**DIRECTIONS**
Beginning with the line containing "for subcontractor alleged" and ending with the last line, repeat the records exactly.

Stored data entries
------------------------------------------------------------------------

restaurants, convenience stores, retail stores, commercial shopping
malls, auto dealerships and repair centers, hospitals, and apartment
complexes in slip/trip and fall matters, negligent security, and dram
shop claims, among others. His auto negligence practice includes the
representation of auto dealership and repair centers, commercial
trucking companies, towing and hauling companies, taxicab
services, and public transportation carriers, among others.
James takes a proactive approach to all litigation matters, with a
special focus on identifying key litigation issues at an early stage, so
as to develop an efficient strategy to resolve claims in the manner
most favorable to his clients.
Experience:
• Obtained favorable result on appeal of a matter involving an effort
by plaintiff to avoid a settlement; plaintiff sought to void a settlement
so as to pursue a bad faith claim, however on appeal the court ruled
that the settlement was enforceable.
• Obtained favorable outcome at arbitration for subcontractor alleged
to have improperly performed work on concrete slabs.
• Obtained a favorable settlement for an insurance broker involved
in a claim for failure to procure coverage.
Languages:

------------------------------------------------------------------------

**SOLUTION**
• Obtained favorable outcome at arbitration for subcontractor alleged
to have improperly performed work on concrete slabs.
• Obtained a favorable settlement for an insurance broker involved
in a claim for failure to procure coverage.
Languages:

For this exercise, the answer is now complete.